Lucas Rundblad (Glostrup/ DK), Christopher Kjaer Cullum (Glostrup/ DK), Simona Sacco (L'Aquila/ IT), Raquel Gil-Gouveia (Lisbon/ PT), Derya Uludüz (Istanbul/ TR), Thien Phu Do (Glostrup/ DK), Faisal Mohammad Amin (Glostrup/ DK; Copenhagen/ DK)
Abstract text (incl. figure legends and references)
Introduction: Treatment with monoclonal antibodies targeting the calcitonin gene-related peptide (CGRP) signaling pathway is impeded by regulatory restrictions. Affected individuals may seek out other services including non-pharmacological therapies. Thus, we found it timely to ascertain the use of non-pharmacological therapies in individuals with treatment-resistant migraine eligible for and naïve to treatment with CGRP-signaling targeting monoclonal antibodies (mAbs).
Methods: Single-center cross-sectional observational study of patients eligible for and naïve to treatment with mAbs targeting CGRP or its receptor. We recorded demographical information, frequency of headache and migraine days, previous use of preventive pharmacological medications for migraine, and use of non-pharmacological therapies the past 3 months including frequency of interventions, costs, and patient-reported assessment of efficacy on a 6-point scale.

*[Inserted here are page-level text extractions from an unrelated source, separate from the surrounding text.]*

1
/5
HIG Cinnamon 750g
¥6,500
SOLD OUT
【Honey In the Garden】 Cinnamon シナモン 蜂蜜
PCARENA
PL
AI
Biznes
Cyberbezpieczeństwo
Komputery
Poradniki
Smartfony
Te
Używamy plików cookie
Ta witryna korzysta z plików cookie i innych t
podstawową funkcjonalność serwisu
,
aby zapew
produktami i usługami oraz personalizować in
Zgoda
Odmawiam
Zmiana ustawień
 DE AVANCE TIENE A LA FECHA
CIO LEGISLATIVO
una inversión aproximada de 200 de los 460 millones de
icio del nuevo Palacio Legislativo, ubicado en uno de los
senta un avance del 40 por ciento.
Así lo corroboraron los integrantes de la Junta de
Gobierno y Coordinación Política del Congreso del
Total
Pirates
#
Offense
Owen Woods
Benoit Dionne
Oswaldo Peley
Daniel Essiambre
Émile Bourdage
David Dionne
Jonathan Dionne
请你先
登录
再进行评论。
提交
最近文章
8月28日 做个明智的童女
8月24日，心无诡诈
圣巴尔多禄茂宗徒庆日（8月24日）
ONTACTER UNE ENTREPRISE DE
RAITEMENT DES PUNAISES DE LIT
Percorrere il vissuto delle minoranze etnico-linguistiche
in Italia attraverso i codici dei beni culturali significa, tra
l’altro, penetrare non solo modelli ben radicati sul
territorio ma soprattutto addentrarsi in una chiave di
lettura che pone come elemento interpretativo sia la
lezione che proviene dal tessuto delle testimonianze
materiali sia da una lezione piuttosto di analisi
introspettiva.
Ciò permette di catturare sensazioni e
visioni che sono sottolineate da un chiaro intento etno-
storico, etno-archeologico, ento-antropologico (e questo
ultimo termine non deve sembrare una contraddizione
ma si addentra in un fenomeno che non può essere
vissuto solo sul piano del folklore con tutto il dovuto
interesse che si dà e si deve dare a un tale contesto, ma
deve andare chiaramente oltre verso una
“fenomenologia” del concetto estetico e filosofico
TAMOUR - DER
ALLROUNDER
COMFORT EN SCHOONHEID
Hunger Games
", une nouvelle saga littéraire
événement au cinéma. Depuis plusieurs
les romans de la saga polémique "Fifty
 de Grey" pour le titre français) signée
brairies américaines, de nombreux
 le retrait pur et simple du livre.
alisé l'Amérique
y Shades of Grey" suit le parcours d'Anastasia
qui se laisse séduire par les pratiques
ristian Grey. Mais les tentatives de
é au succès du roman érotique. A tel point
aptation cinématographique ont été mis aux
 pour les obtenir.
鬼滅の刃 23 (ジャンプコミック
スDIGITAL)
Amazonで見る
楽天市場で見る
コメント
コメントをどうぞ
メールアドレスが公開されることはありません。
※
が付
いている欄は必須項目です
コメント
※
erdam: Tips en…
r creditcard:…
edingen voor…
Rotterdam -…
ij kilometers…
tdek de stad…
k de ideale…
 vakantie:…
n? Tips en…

Results: We included 122 patients between June 17, 2019, and January 6, 2020; 101 (83%) were women and the mean age was 45.2±13.3 years. One-third (n=41 [34%]) had used non-pharmacological therapy within the past 3 months. Among these participants, median frequency of different interventions was 1 (IQR: 1-2), median number of monthly visits was 2 (IQR: 1-4), mean and median monthly costs were 1086±1471 and 600 (IQR: 0-1200) DKK (1 EUR = ~7.5 DKK), respectively, and median patient-reported efficacy of interventions was 2 (IQR: 0-3).
Conclusions: Even in a high-income country with freely accessible headache services and universal healthcare coverage, there was a non-negligible direct cost in parallel with a low satisfaction for non-pharmacological therapies amongst patients at a tertiary headache center.